Comcast revenues jump 9%, best since 2012

Comcast Corp. rode a big-time movie slate -- Fifty Shades Darker, Get Out, and Split — along with a good performance in its cable division to a 9 percent jump in revenue in the first quarter, the company said Thursday morning.

"2017 is off to the fastest start in five years," Comcast CEO Brian Roberts said in a conference call Thursday morning with Wall Street analysts. He also gave a call out to the new top executive in the cable division, David Watson, who has replaced Neil Smit and participated in the call.

Comcast's first-quarter revenue gain of 8.9 percent was the fastest since 2012 and brought in $20.5 billion. Net income attributable to Comcast grew 20 percent, to $2.7 billion.
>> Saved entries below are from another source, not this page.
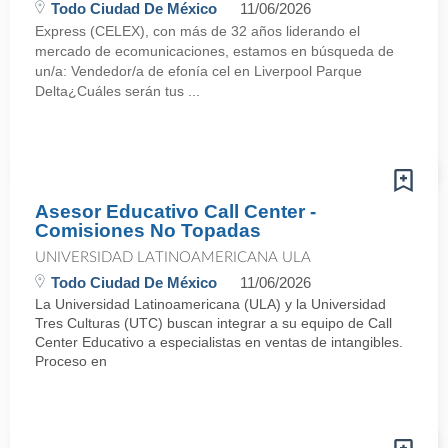
Todo Ciudad De México
11/06/2026
Express (CELEX), con más de 32 años liderando el
mercado de ecomunicaciones, estamos en búsqueda de
un/a: Vendedor/a de efonía cel en Liverpool Parque
Delta¿Cuáles serán tus ...
Asesor Educativo Call Center -
Comisiones No Topadas
UNIVERSIDAD LATINOAMERICANA ULA
Todo Ciudad De México
11/06/2026
La Universidad Latinoamericana (ULA) y la Universidad
Tres Culturas (UTC) buscan integrar a su equipo de Call
Center Educativo a especialistas en ventas de intangibles.
Proceso en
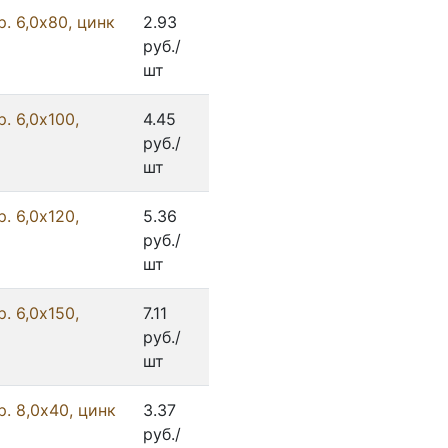
. 6,0x80, цинк
2.93
руб./
шт
. 6,0х100,
4.45
руб./
шт
. 6,0х120,
5.36
руб./
шт
. 6,0х150,
7.11
руб./
шт
. 8,0x40, цинк
3.37
руб./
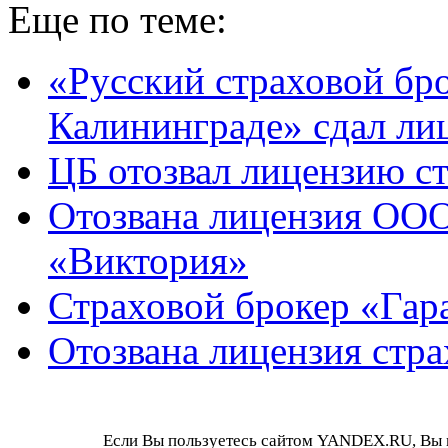
Еще по теме:
«Русский страховой бро
Калининграде» сдал ли
ЦБ отозвал лицензию с
Отозвана лицензия ООО
«Виктория»
Страховой брокер «Гара
Отозвана лицензия стра
Если Вы пользуетесь сайтом YANDEX.RU, Вы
The Philadelphia company added 42,000 TV subscribers, continuing its recovery in the business but down from a year ago, and 429,000 high-speed Xfinity internet customers.

Comcast also disclosed that it enrolled 66,000 new customers into its Xfinity Home security business in the first quarter, bringing the total of subscribers in the security and home-automation offering to about one million.

The average Comcast customers, meanwhile, paid the company about $150 a month for TV, internet, and home phone as they bundled Xfinity services and shelled out more for entertainment and faster internet speeds.

Comcast's operations are broken down into two large businesses — the legacy cable division and entertainment conglomerate NBCUniversal, which owns the NBC broadcast-TV network, theme parks, a Hollywood movie studio, and cable-TV networks.

Revenue at NBCUniversal, particularly at the Universal movie studio, led by former Comcast executive Steve Burke, rose almost double the corporate increase, at 14.7 percent to $7.9 billion. Profits soared 24.4 percent to $2 billion.

Based on this, Roberts called Comcast's 2011 deal for NBCUniversal "perhaps the best in our history." Analyst Jessica Reif-Cohen with Merrill Lynch added that NBCUniversal's first-quarter performance could be the "best results in media."

Comcast released its earnings as speculation swirled about potential megadeals in the wireless industry and as the new chairman of the Federal Communications Commission, Ajit Pai, said he would seek to roll back Obama-era regulations on the internet.

Comcast and other big telecom companies opposed those Obama-era regulations as overly burdensome on companies.

Roberts said that he was "heartened" by Pai's actions to lighten internet regulations. He and other big telecom executives feared that the FCC eventually would regulate internet rates on consumers.

There has been talk for months about whether Comcast and wireless giant Verizon Communications Inc. could do a deal — speculation tamped down by Comcast but encouraged by Verizon CEO Lowell McAdam in a media interview  — as Americans consume more video on smartphones and tablets.

But Comcast executives downplayed any aggressive deal-making or expansion into wireless in the conference call, saying they were content with the launch of Xfinity Mobile. The recently announced Comcast wireless service will resell Verizon network and offload some data traffic onto Comcast's WiFi network.

"We have been talking about the wireless industry for 20 years," Roberts observed on the call, noting also some of the recent problems with the wireless industry and its maturing growth. "Right now, we look at our results and compare them with what we've seen" at wireless companies, he added.